Sunday, July 27, 2014

What a trail.

Arrived at the falls around 7:30, topped out at 10:40 and back down by 2 with nice summit break. Highly suggest the early start for heat and to find a parking spot. If you're smarter than me, shuttle (or beg for a ride) down and save yourself the repeat.

The trail was an all around fun adventure and super well maintained after the pavement at Multnomah overlook ends complete with signs nearly every mile. The next few miles from following the river were amazing with at least a half dozen waterfalls flowing from the summer run off (no snow of course). Almost everything was shaded, save for a quarter or so mile across the rock field after which the trail moves far away from water and gets a little repetitive for the last 3 miles.

The 3 bridges were all in good shape and made for some fun photos (the metal one still has the damage sign but felt fine, granted I'd stick to the current one-at-a-time rule). Restroom at the top and bottom, BYOTP otherwise and don't drink untreated water people!

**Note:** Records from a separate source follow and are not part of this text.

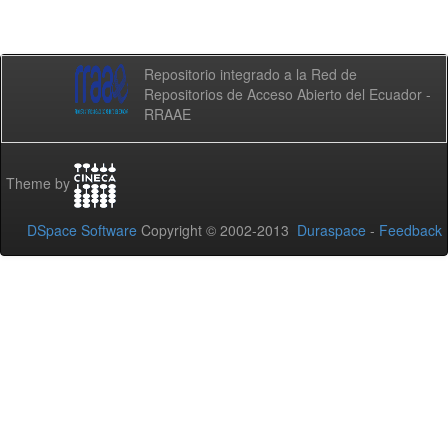
Repositorio integrado a la Red de
Repositorios de Acceso Abierto del Ecuador -
RRAAE
Theme by
DSpace Software
Copyright © 2002-2013
Duraspace
-
Feedback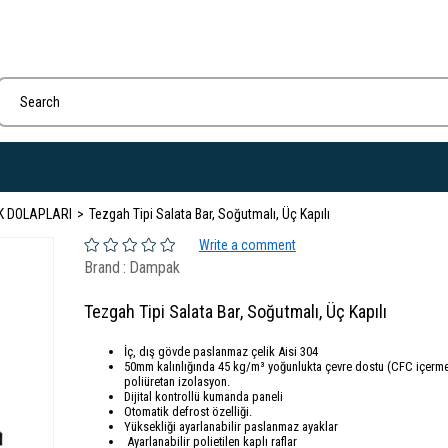
K DOLAPLARI
Tezgah Tipi Salata Bar, Soğutmalı, Üç Kapılı
Write a comment
Brand
:
Dampak
Tezgah Tipi Salata Bar, Soğutmalı, Üç Kapılı
İç, dış gövde paslanmaz çelik Aisi 304
50mm kalınlığında 45 kg/m³ yoğunlukta çevre dostu (CFC içerm
poliüretan izolasyon.
Dijital kontrollü kumanda paneli
Otomatik defrost özelliği.
Yüksekliği ayarlanabilir paslanmaz ayaklar
Ayarlanabilir polietilen kaplı raflar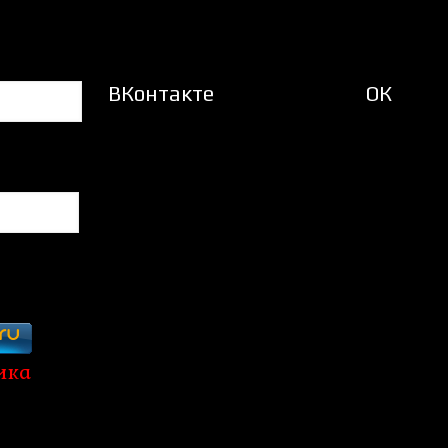
ВКонтакте
ОК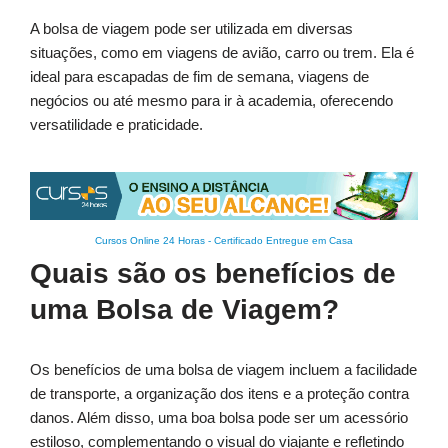
A bolsa de viagem pode ser utilizada em diversas
situações, como em viagens de avião, carro ou trem. Ela é
ideal para escapadas de fim de semana, viagens de
negócios ou até mesmo para ir à academia, oferecendo
versatilidade e praticidade.
Cursos Online 24 Horas
-
Certificado Entregue em Casa
Quais são os benefícios de
uma Bolsa de Viagem?
Os benefícios de uma bolsa de viagem incluem a facilidade
de transporte, a organização dos itens e a proteção contra
danos. Além disso, uma boa bolsa pode ser um acessório
estiloso, complementando o visual do viajante e refletindo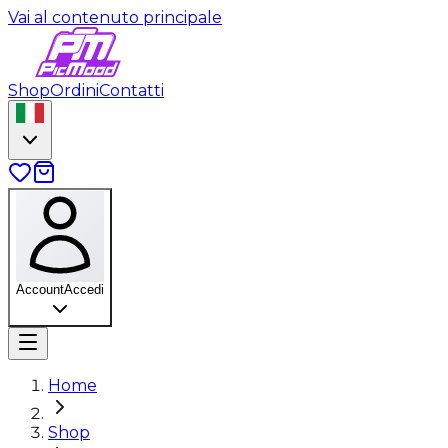
Vai al contenuto principale
Shop
Ordini
Contatti
Account
Accedi
Home
Shop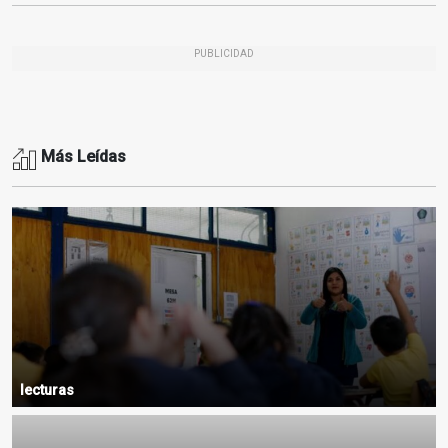
PUBLICIDAD
Más Leídas
lecturas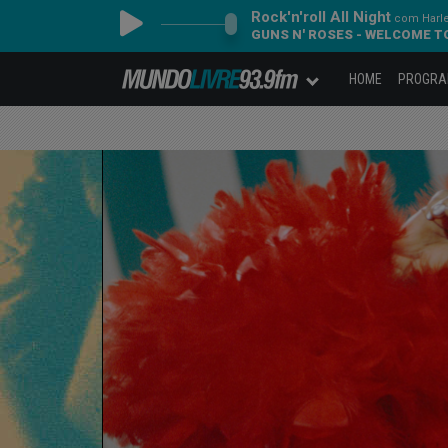
Rock'n'roll All Night
com Harl
GUNS N' ROSES - WELCOME T
HOME
PROGR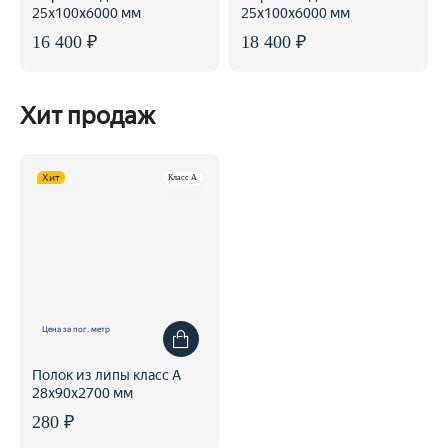
25x100x6000 мм
25x100x6000 мм
16 400 ₽
18 400 ₽
Хит продаж
Хит
Класс A
Цена за пог. метр
Полок из липы класс А
28x90x2700 мм
280 ₽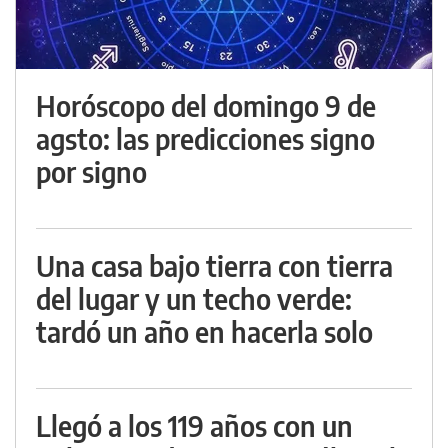
Horóscopo del domingo 9 de
agsto: las predicciones signo
por signo
Una casa bajo tierra con tierra
del lugar y un techo verde:
tardó un año en hacerla solo
Llegó a los 119 años con un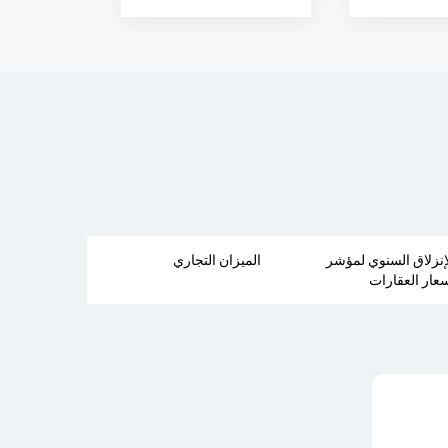
إنزلاق السنوي لمؤشر
الميزان التجاري
عار العقارات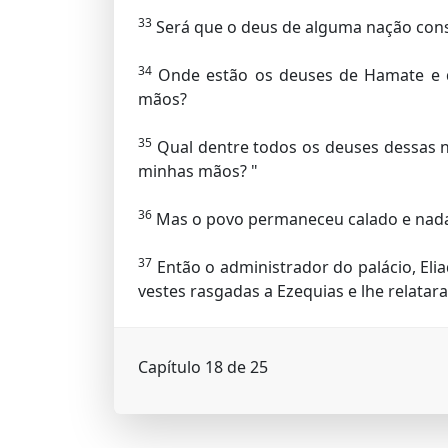
33
Será que o deus de alguma nação conseg
34
Onde estão os deuses de Hamate e d
mãos?
35
Qual dentre todos os deuses dessas n
minhas mãos? "
36
Mas o povo permaneceu calado e nada 
37
Então o administrador do palácio, Eliaq
vestes rasgadas a Ezequias e lhe relata
Capítulo 18 de 25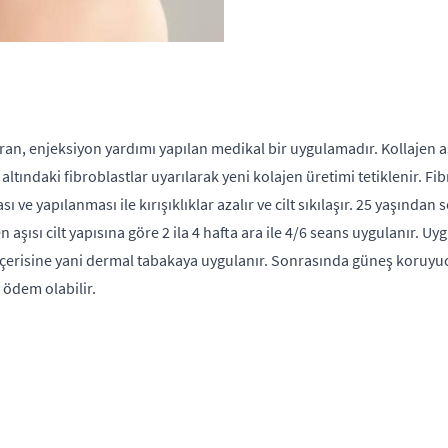
dıran, enjeksiyon yardımı yapılan medikal bir uygulamadır. Kollajen 
t altındaki fibroblastlar uyarılarak yeni kolajen üretimi tetiklenir. Fi
sı ve yapılanması ile kırışıklıklar azalır ve cilt sıkılaşır. 25 yaşı
 aşısı cilt yapısına göre 2 ila 4 hafta ara ile 4/6 seans uygulanır. 
lt içerisine yani dermal tabakaya uygulanır. Sonrasında güneş koru
 ödem olabilir.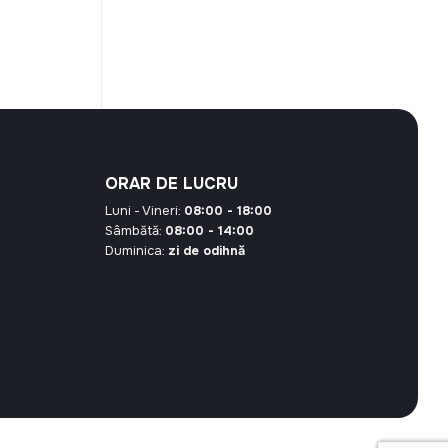
este:
72,80 MDL.
00 MDL.
ORAR DE LUCRU
Luni - Vineri:
08:00 - 18:00
Sâmbătă:
08:00 - 14:00
Duminica:
zi de odihnă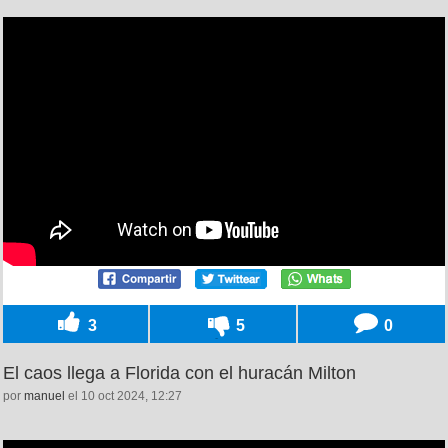
3
5
0
El caos llega a Florida con el huracán Milton
por
manuel
el 10 oct 2024, 12:27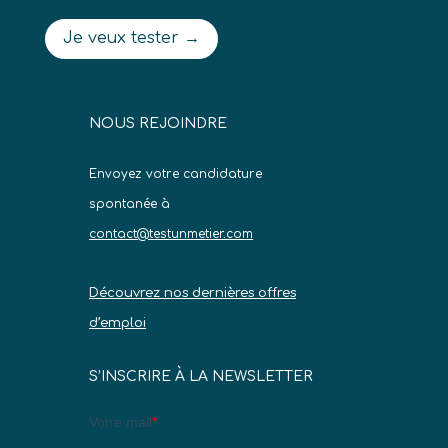
Je veux tester →
NOUS REJOINDRE
Envoyez votre candidature
spontanée à
contact@testunmetier.com
Découvrez nos dernières offres
d’emploi
S’INSCRIRE À LA NEWSLETTER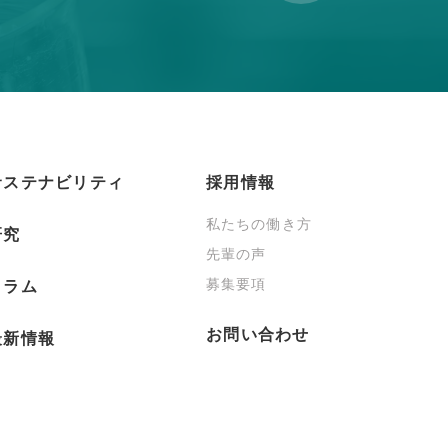
サステナビリティ
採用情報
私たちの働き方
研究
先輩の声
募集要項
コラム
お問い合わせ
最新情報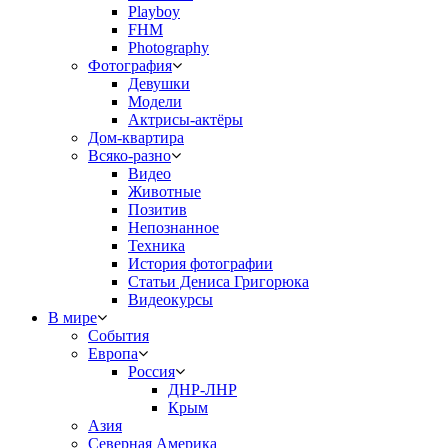
Playboy
FHM
Photography
Фотография
Девушки
Модели
Актрисы-актёры
Дом-квартира
Всяко-разно
Видео
Животные
Позитив
Непознанное
Техника
История фотографии
Статьи Дениса Григорюка
Видеокурсы
В мире
События
Европа
Россия
ДНР-ЛНР
Крым
Азия
Северная Америка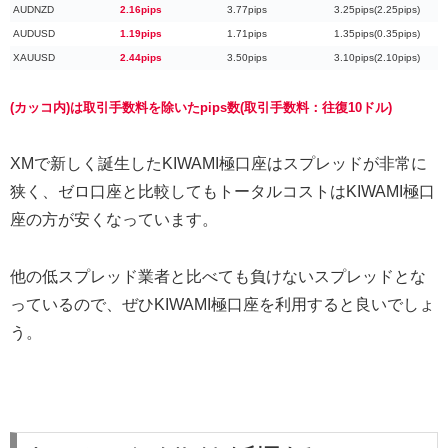
AUDNZD
2.16pips
3.77pips
3.25pips(2.25pips)
AUDUSD
1.19pips
1.71pips
1.35pips(0.35pips)
XAUUSD
2.44pips
3.50pips
3.10pips(2.10pips)
(カッコ内)は取引手数料を除いたpips数(取引手数料：往復10ドル)
XMで新しく誕生したKIWAMI極口座はスプレッドが非常に
狭く、ゼロ口座と比較してもトータルコストはKIWAMI極口
座の方が安くなっています。
他の低スプレッド業者と比べても負けないスプレッドとな
っているので、ぜひKIWAMI極口座を利用すると良いでしょ
う。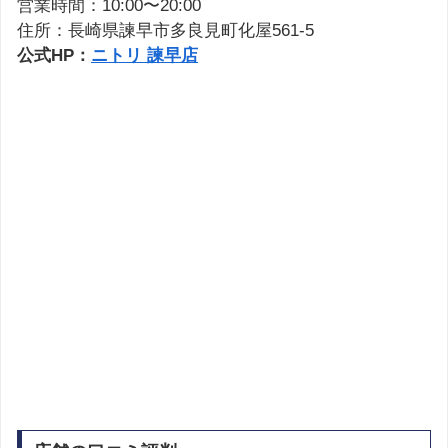
営業時間：10:00〜20:00
住所：長崎県諫早市多良見町化屋561-5
公式HP：
ニトリ 諫早店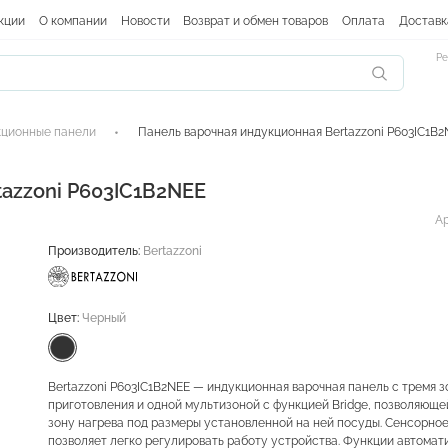
кции
О компании
Новости
Возврат и обмен товаров
Оплата
Доставк
Ре
ционные панели
Панель варочная индукционная Bertazzoni P603IC1B
tazzoni P603IC1B2NEE
Ар
Производитель:
Bertazzoni
Цвет:
Черный
Bertazzoni P603IC1B2NEE — индукционная варочная панель с тремя 
приготовления и одной мультизоной с функцией Bridge, позволяюще
зону нагрева под размеры установленной на ней посуды. Сенсорно
позволяет легко регулировать работу устройства. Функции автомат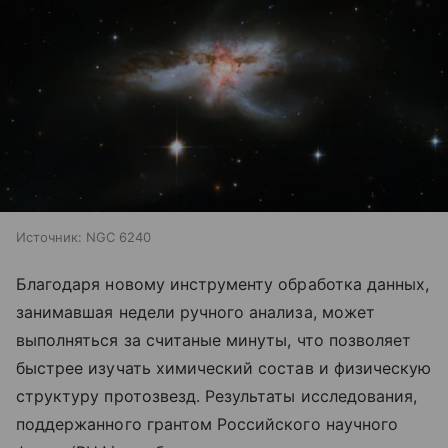
Источник:
NGC 6240
Благодаря новому инструменту обработка данных,
занимавшая недели ручного анализа, может
выполняться за считаные минуты, что позволяет
быстрее изучать химический состав и физическую
структуру протозвезд. Результаты исследования,
поддержанного грантом Российского научного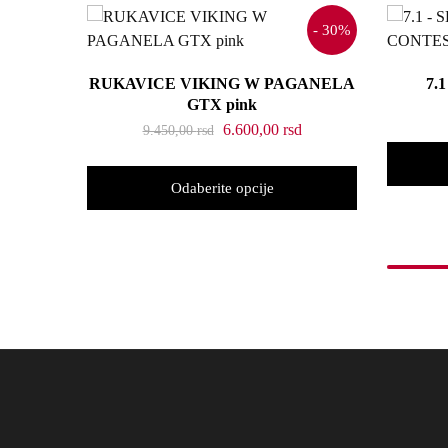
- 30%
RUKAVICE VIKING W PAGANELA
7.
GTX pink
6.600,00
rsd
9.450,00
rsd
Odaberite opcije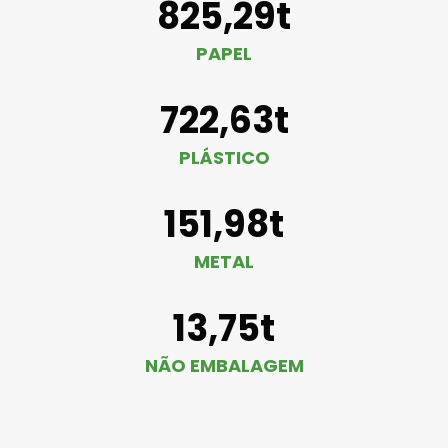
825,29t
PAPEL
722,63t
PLÁSTICO
151,98t
METAL
13,75t
NÃO EMBALAGEM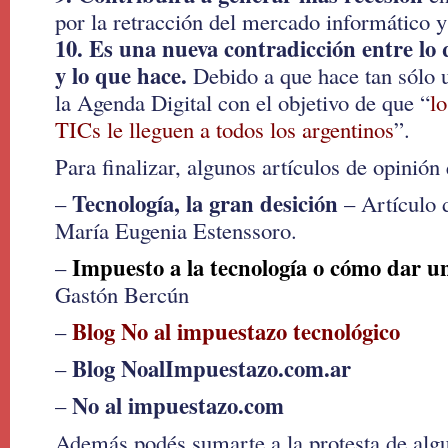
por la retracción del mercado informático y 
10. Es una nueva contradicción entre lo 
y lo que hace.
Debido a que hace tan sólo 
la Agenda Digital con el objetivo de que “
lo
TICs le lleguen a todos los argentinos
”.
Para finalizar, algunos artículos de opinión 
Tecnología, la gran desición
–
– Artículo 
María Eugenia Estenssoro.
Impuesto a la tecnología o cómo dar u
–
Gastón Bercún
Blog No al impuestazo tecnológico
–
Blog NoalImpuestazo.com.ar
–
No al impuestazo.com
–
Además podés sumarte a la protesta de alg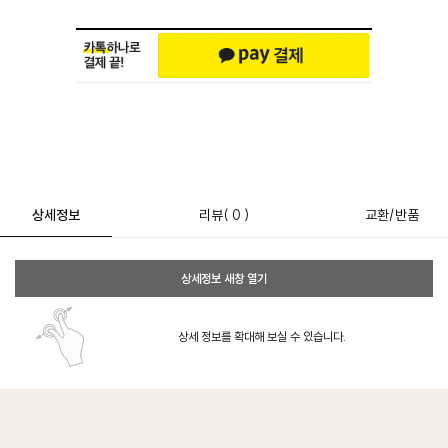
상세정보
리뷰
( 0 )
교환/반품
상세정보 새창 열기
상세 정보를 확대해 보실 수 있습니다.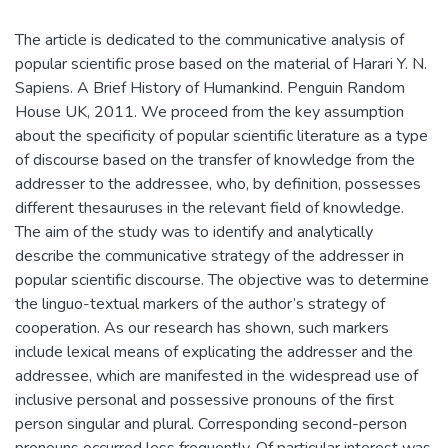
The article is dedicated to the communicative analysis of
popular scientific prose based on the material of Harari Y. N.
Sapiens. A Brief History of Humankind. Penguin Random
House UK, 2011. We proceed from the key assumption
about the specificity of popular scientific literature as a type
of discourse based on the transfer of knowledge from the
addresser to the addressee, who, by definition, possesses
different thesauruses in the relevant field of knowledge.
The aim of the study was to identify and analytically
describe the communicative strategy of the addresser in
popular scientific discourse. The objective was to determine
the linguo-textual markers of the author’s strategy of
cooperation. As our research has shown, such markers
include lexical means of explicating the addresser and the
addressee, which are manifested in the widespread use of
inclusive personal and possessive pronouns of the first
person singular and plural. Corresponding second-person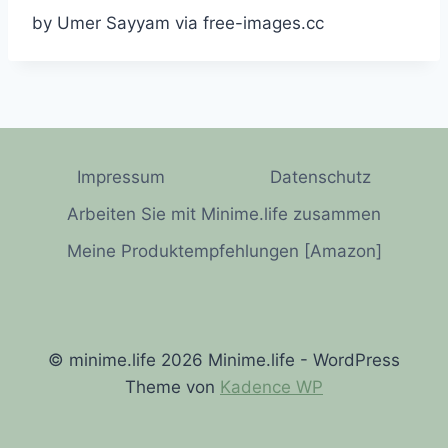
by Umer Sayyam via free-images.cc
Impressum
Datenschutz
Arbeiten Sie mit Minime.life zusammen
Meine Produktempfehlungen [Amazon]
© minime.life 2026 Minime.life - WordPress
Theme von
Kadence WP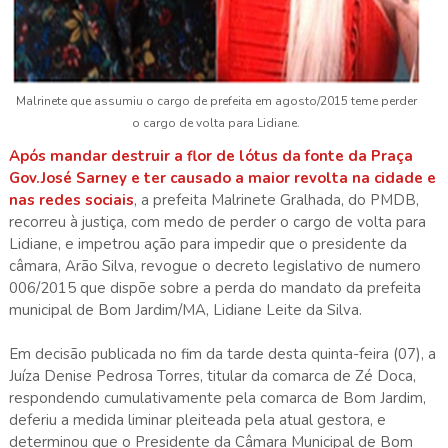
Malrinete que assumiu o cargo de prefeita em agosto/2015 teme perder
o cargo de volta para Lidiane.
Após mandar destruir a flor de lótus da fonte da Praça
Gov.José Sarney e ter causado a maior revolta na cidade e
nas redes sociais
, a prefeita Malrinete Gralhada, do PMDB,
recorreu à justiça, com medo de perder o cargo de volta para
Lidiane, e impetrou ação para impedir que o presidente da
câmara, Arão Silva, revogue o decreto legislativo de numero
006/2015 que dispõe sobre a perda do mandato da prefeita
municipal de Bom Jardim/MA, Lidiane Leite da Silva.
Em decisão publicada no fim da tarde desta quinta-feira (07), a
Juíza Denise Pedrosa Torres, titular da comarca de Zé Doca,
respondendo cumulativamente pela comarca de Bom Jardim,
deferiu a medida liminar pleiteada pela atual gestora, e
determinou que o Presidente da Câmara Municipal de Bom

The trail is rated as difficult or strenuous in most books but I'd give it a moderate tag; the start is by far the steepest with a couple similar runs near the end but mostly it's a pretty gentle incline, just lots of it over those 7 miles. Highly advise poles for doing the round trip and so you can confuse people who drive up to the top by looking "so serious."

scenic driving
Saturday, June 29, 2013

This review reflects the trail from the PARKING LOT to the viewing area. OK, we cheated and drove up, but when the clouds clear, you need to rush up there to see the volcanoes while you can. We talked to a person who did the trail around the caldera, and she was underwhelmed. Not much to see. So we were happy we saved our time for better hikes and had amazing views of 5+ volcanoes (could barely see Sisters). The road is at the end of the historic highway and is called, amazingly, Larch Mountain Road. This road opens pretty late, I think it was the Sun. after Memorial Day this year.

Thursday, October 11, 2012

I'm not sure what went wrong, but we used the William Sullivan guide book and began at the trail head just off Larch Mountain Road. There was a junction after about a half mile and we headed up, towards the top of Larch Mountain. When we got there, we were incredibly disappointed to find a parking lot filled with RVs and picnickers. I had no idea you could drive to the top! We were a bit confused and not even sure we were on the right trail at all, so we headed up to Sheridan Point and turned back towards Larch Mountain Road. Evidently, the trail continued on the other side of the parking lot. Bummer. There are no maps posted at the parking lot kiosk and the trail junctions are not clearly marked. I would recommend a topo map before attempting to make the loop down to Multnomah Creek and back.